**EXERCISE DESCRIPTION:**
Images excluded, repeat each entry below exactly.

[Start of Attachment]

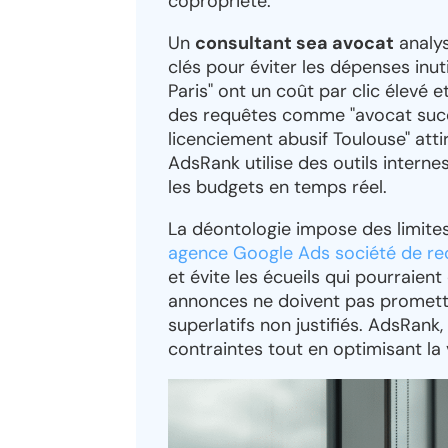
copropriété.
Un
consultant sea avocat
analy
clés pour éviter les dépenses in
Paris" ont un coût par clic élevé 
des requêtes comme "avocat succe
licenciement abusif Toulouse" atti
AdsRank utilise des outils interne
les budgets en temps réel.
La déontologie impose des limites 
agence Google Ads société de r
et évite les écueils qui pourraien
annonces ne doivent pas promettre
superlatifs non justifiés. AdsRank
contraintes tout en optimisant la v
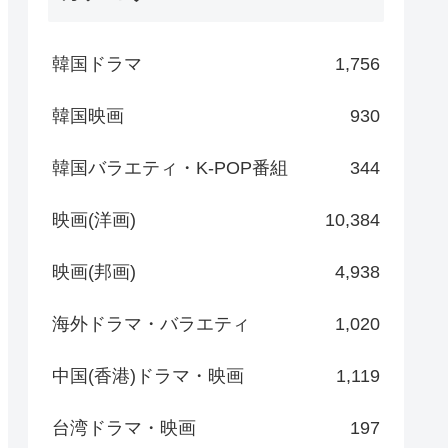
韓国ドラマ
1,756
韓国映画
930
韓国バラエティ・K-POP番組
344
映画(洋画)
10,384
映画(邦画)
4,938
海外ドラマ・バラエティ
1,020
中国(香港)ドラマ・映画
1,119
台湾ドラマ・映画
197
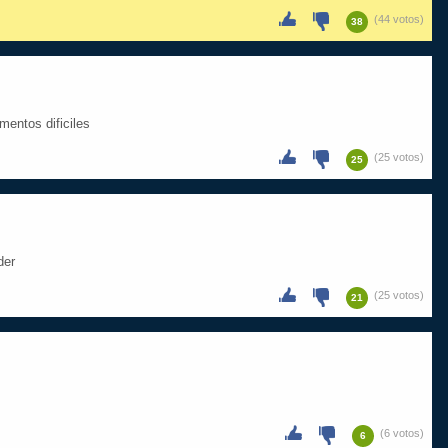
(44 votos)
38
mentos dificiles
(25 votos)
25
der
(25 votos)
21
(6 votos)
6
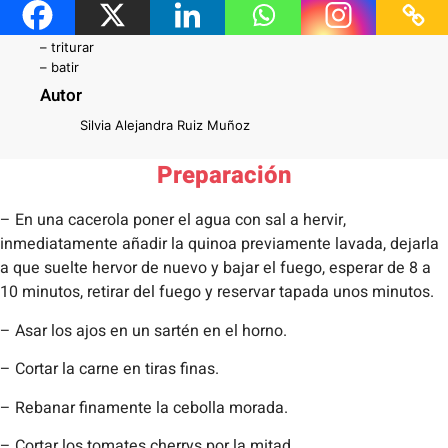
– cocer
– freír
– triturar
– batir
Autor
Silvia Alejandra Ruiz Muñoz
Preparación
– En una cacerola poner el agua con sal a hervir,
inmediatamente añadir la quinoa previamente lavada, dejarla
a que suelte hervor de nuevo y bajar el fuego, esperar de 8 a
10 minutos, retirar del fuego y reservar tapada unos minutos.
– Asar los ajos en un sartén en el horno.
– Cortar la carne en tiras finas.
– Rebanar finamente la cebolla morada.
– Cortar los tomates cherrys por la mitad.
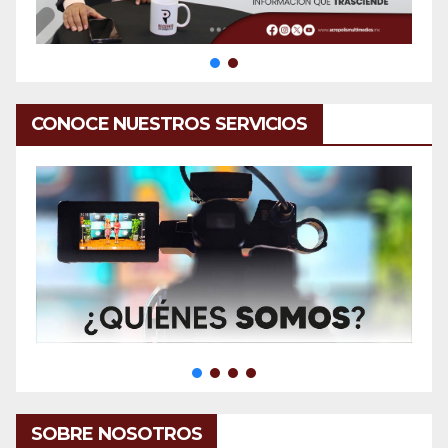
CONOCE NUESTROS SERVICIOS
SOBRE NOSOTROS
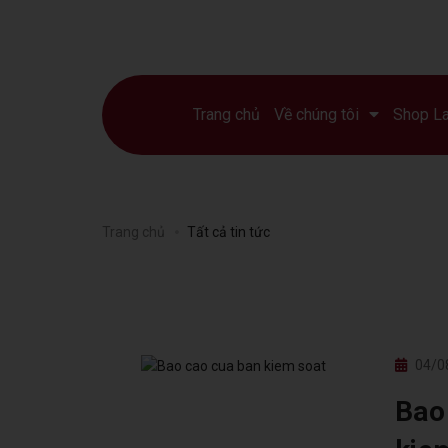
Trang chủ
Về chúng tôi
Shop L
Trang chủ
Tất cả tin tức
04/0
Bao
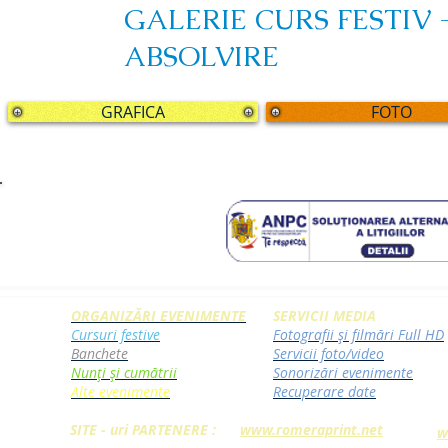
GALERIE CURS FESTIV 
ABSOLVIRE
GRAFICA
FOTO
ORGANIZĂRI EVENIMENTE
SERVICII MEDIA
Cursuri festive
Fotografii și filmări Full HD
Banchete
Servicii foto/video
Nunți și cumătrii
Sonorizări evenimente
Alte evenimente
Recuperare date
SITE - uri PARTENERE :
www.romeraprint.net
w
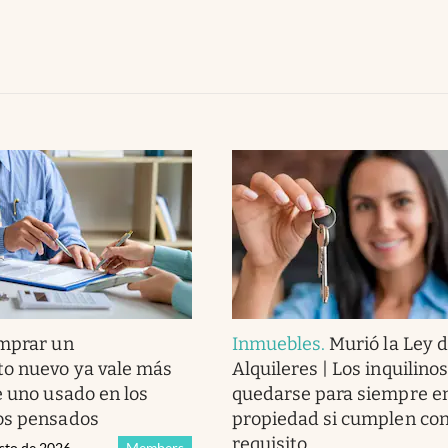
mprar un
Inmuebles
.
Murió la Ley 
o nuevo ya vale más
Alquileres | Los inquilino
e uno usado en los
quedarse para siempre en
os pensados
propiedad si cumplen con
requisito
osto de 2026
Members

[End of Attachment]

**RESPONSE AREA:**
copropriété.
Un
consultant sea avocat
analy
clés pour éviter les dépenses in
Paris" ont un coût par clic élevé 
des requêtes comme "avocat succe
licenciement abusif Toulouse" atti
AdsRank utilise des outils interne
les budgets en temps réel.
La déontologie impose des limites 
agence Google Ads société de r
et évite les écueils qui pourraien
annonces ne doivent pas promettre
superlatifs non justifiés. AdsRank
contraintes tout en optimisant la v
韓国ドラマ
1,756
韓国映画
930
韓国バラエティ・K-POP番組
344
映画(洋画)
10,384
映画(邦画)
4,938
海外ドラマ・バラエティ
1,020
中国(香港)ドラマ・映画
1,119
台湾ドラマ・映画
197
(44 votos)
38
mentos dificiles
(25 votos)
25
der
(25 votos)
21
(6 votos)
6
– cocer
– freír
– triturar
– batir
Autor
Silvia Alejandra Ruiz Muñoz
Preparación
– En una cacerola poner el agua con sal a hervir,
inmediatamente añadir la quinoa previamente lavada, dejarla
a que suelte hervor de nuevo y bajar el fuego, esperar de 8 a
10 minutos, retirar del fuego y reservar tapada unos minutos.
– Asar los ajos en un sartén en el horno.
– Cortar la carne en tiras finas.
– Rebanar finamente la cebolla morada.
– Cortar los tomates cherrys por la mitad.
CONOCE NUESTROS SERVICIOS
SOBRE NOSOTROS
Trang chủ
Về chúng tôi
Shop L
Trang chủ
Tất cả tin tức
04/0
Bao
GALERIE CURS FESTIV 
ABSOLVIRE
GRAFICA
FOTO
ORGANIZĂRI EVENIMENTE
SERVICII MEDIA
Cursuri festive
Fotografii și filmări Full HD
Banchete
Servicii foto/video
Nunți și cumătrii
Sonorizări evenimente
Alte evenimente
Recuperare date
SITE - uri PARTENERE :
www.romeraprint.net
w
mprar un
Inmuebles
.
Murió la Ley 
o nuevo ya vale más
Alquileres | Los inquilino
e uno usado en los
quedarse para siempre en
os pensados
propiedad si cumplen con
requisito
osto de 2026
Members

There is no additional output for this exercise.